Suamiku saat itu baru tiga bulan bekerja di sebuah perusahaan consumer good terkemuka di Indonesia, setelah berpindah kerja dua kali sebelumnya. Tidak ada tanda-tanda bahwa dalam waktu dekat dia akan dipindahkan ke Surabaya. Tapi sebagai karyawan baru, tentu saja tidak bisa menolak tanggung jawab tersebut walaupun sangat mendadak.
Kami tak dapat berbuat banyak, hanya pasrah. Aku sendiri berusaha keras untuk menutupi perasaan takutku ketika melihat suamiku tampak bersemangat menjalani tanggung jawab barunya.
“He wants this?...”, batinku. Kembali terlintas dalam ingatan ketika kami berdebat tentang keinginan dia pindah kerja lagi. Walaupun aku paham dengan keinginan dia untuk menjadi kepala keluarga yang baik yang dapat mencukupi kebutuhan istri dan anak, tapi entah kenapa aku lebih melihatnya sebagai suatu kepuasan yang tak pernah tercukupkan dalam materi. Atau status? Aku berharap semoga hal itu tidaklah benar.
Hampir 1 tahun berlalu kami berjarak jauh. Dia di Surabaya dan aku di Jakarta bekerja dan menjalani kehamilanku. Kami bertemu 2–3 minggu sekali.
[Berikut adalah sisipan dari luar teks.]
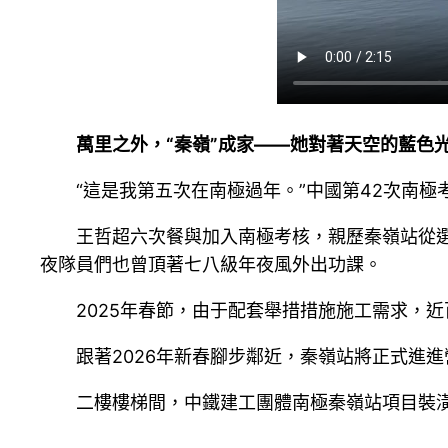
萬里之外，“秦嶺”成家——她對著天空的藍色
“這是我第五次在南極過年。”中國第42次南
王哲超六次餐與加入南極考核，親歷秦嶺站從選
夜隊員們也曾頂著七八級年夜風外出功課。
2025年春節，由于配套舉措措施施工需求，
跟著2026年新春腳步鄰近，秦嶺站將正式進
二樓樓梯間，中鐵建工團體南極秦嶺站項目裝潢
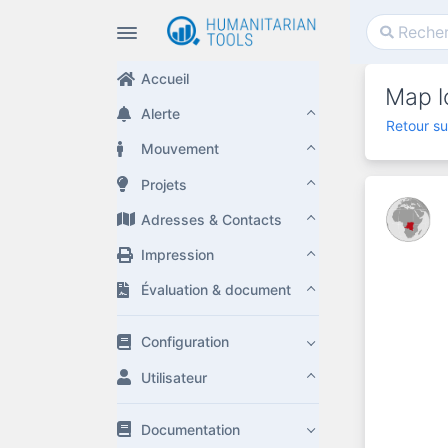
Accueil
Map l
Alerte
Retour su
Mouvement
Projets
Adresses & Contacts
Impression
Évaluation & document
Configuration
Utilisateur
Documentation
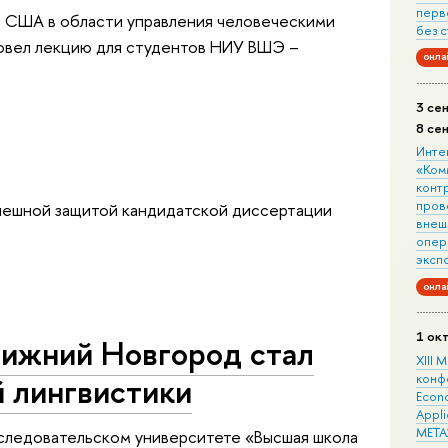
перв
в США в области управления человеческими
без 
овел лекцию для студентов НИУ ВШЭ –
онла
3 се
8 се
Инте
«Ком
конт
пров
спешной защитой кандидатской диссертации
внеш
опера
эксп
онла
1 ок
Нижний Новгород стал
XIII
конф
й лингвистики
Econo
Appli
META
сследовательском университете «Высшая школа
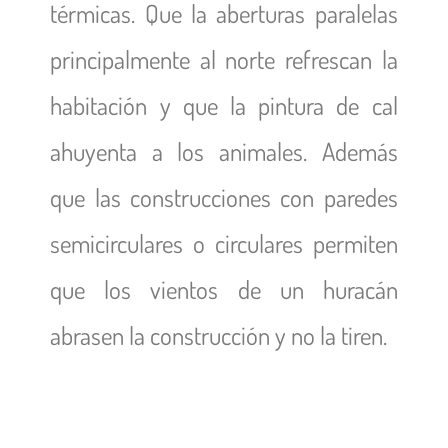
térmicas. Que la aberturas paralelas
principalmente al norte refrescan la
habitación y que la pintura de cal
ahuyenta a los animales. Además
que las construcciones con paredes
semicirculares o circulares permiten
que los vientos de un huracán
abrasen la construcción y no la tiren.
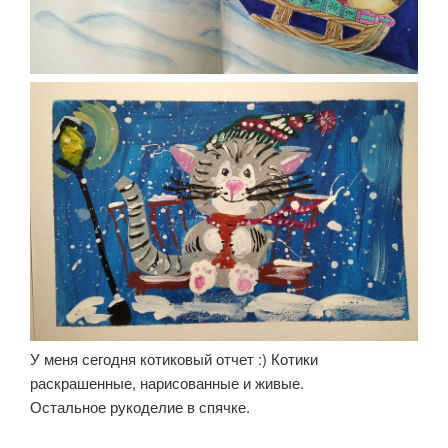
У меня сегодня котиковый отчет :) Котики
раскрашенные, нарисованные и живые.
Остальное рукоделие в спячке.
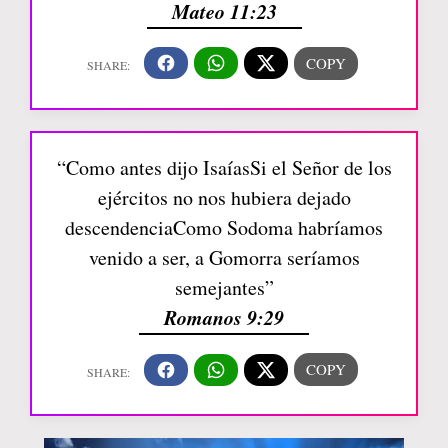
Mateo 11:23
“Como antes dijo IsaíasSi el Señor de los
ejércitos no nos hubiera dejado
descendenciaComo Sodoma habríamos
venido a ser, a Gomorra seríamos
semejantes”
Romanos 9:29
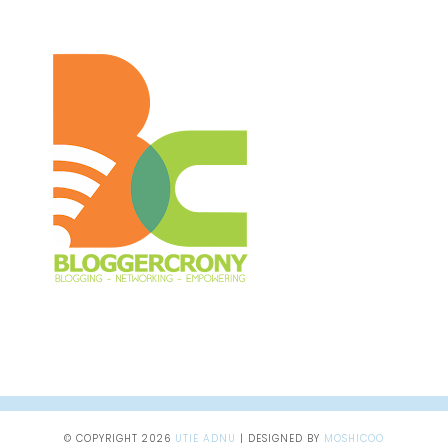
© COPYRIGHT
2026
UTIE ADNU
|
DESIGNED BY
MOSHICOO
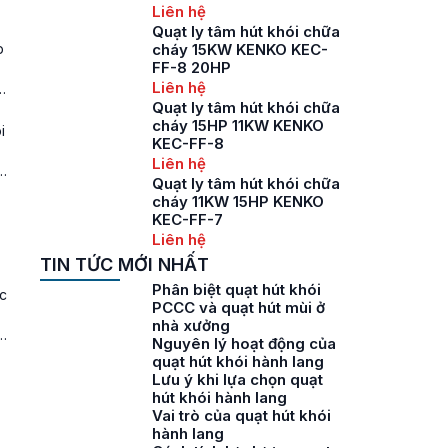
Liên hệ
Quạt ly tâm hút khói chữa
p
cháy 15KW KENKO KEC-
FF-8 20HP
Liên hệ
g
Quạt ly tâm hút khói chữa
cháy 15HP 11KW KENKO
i
KEC-FF-8
Liên hệ
ạt
Quạt ly tâm hút khói chữa
cháy 11KW 15HP KENKO
KEC-FF-7
Liên hệ
TIN TỨC MỚI NHẤT
Phân biệt quạt hút khói
ốc
PCCC và quạt hút mùi ở
nhà xưởng
âm
Nguyên lý hoạt động của
quạt hút khói hành lang
Lưu ý khi lựa chọn quạt
hút khói hành lang
Vai trò của quạt hút khói
hành lang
Februari 2009, anak pertama kami lahir di kampung halaman kami, Yogyakarta. Belum ada dua minggu setelah kelahiran anak kami, peristiwa baru yang lagi-lagi di luar dugaan terjadi. Suamiku bersikap seperti orang yang ketakutan dan putus asa yang berlebihan. Saat itu dia harus mempersiapkan bahan untuk proses evaluasi masa kerja. Entah apa yang membuat dia bersikap seperti itu, berbagai pertanyaan dan diskusi aku lontarkan tetapi hanya satu jawaban dia, "Aku takut, Ma… Ga tau.. tapi aku takut!”
Sampai pada suatu saat dimana kondisinya memburuk, dia kurang bisa diajak komunikasi. Perasaanku sedih, marah, bingung, sungguh tak karuan menghadapi ini. Di saat aku masih proses pemulihan setelah melahirkan dan juga menyusui. Namun, ada kekuatan dalam hati kecilku yang mendorong aku untuk menyusulnya, memastikan bahwa semuanya harus dilewati dan akan baik-baik saja. Lalu, dengan kekuatan seadanya, aku nekad menyusulnya ke Surabaya tanpa memberitahu dulu.
Kutemukan sosok lain dari suamiku di Surabaya. Seolah dia sedang berusaha mengangkat beban berat yang aku sendiri tidak tahu apa. Curahan kerinduan dan kepenatan batin terungkapkan dari hati ke hati, namun tetap belum menyembuhkan ketakutan yang sedang dialaminya.
Aku mulai melihat apa yang sesungguhnya terjadi, yaitu sebuah penolakan dari hati terdalam terhadap kondisi dan sistem di lingkup pekerjaan yang tidak sesuai. Inilah menjadi penyebab paling mendasar dari kegelisahannya. Akhirnya, kami putuskan agar dia berhenti bekerja.
Sebagai seorang kepala keluarga, sangat dipahami ada kebanggaan dan kepuasan tersendiri bagunya apabila kebutuhan keluarga semua terpenuhi. Namun tidak serta merta berdasarkan pada kepuasan materi. Kepuasan manusia tidak akan ada habisnya.
Pelajaran paling bermakna bagi kami sebagai pasangan suami istri degan anak pertama di tahun itu. Bahwa segala hal sangat perlu dikomunikasikan dengan seterbuka mungkin. Segala apa yang dirasakan, visi yang mau dibangun, hingga detil pelaksanaan yang akan dilakukan, sebaiknya disepakati bersama.
Yakin bahwa segala sesuatu ada waktunya itulah yang dapat mengantar kita kepada sebuah ketenangan hidup. Hidup berkelimpahan materi tidak selalu menjadi target pencapaian yang tertinggi. Dengarkan apa yang dikatakan jauh di lubuk hati yang paling dalam untuk kita lakukan di dunia ini.
Hidup tenang, tentram dan damai adalah yang terpenting.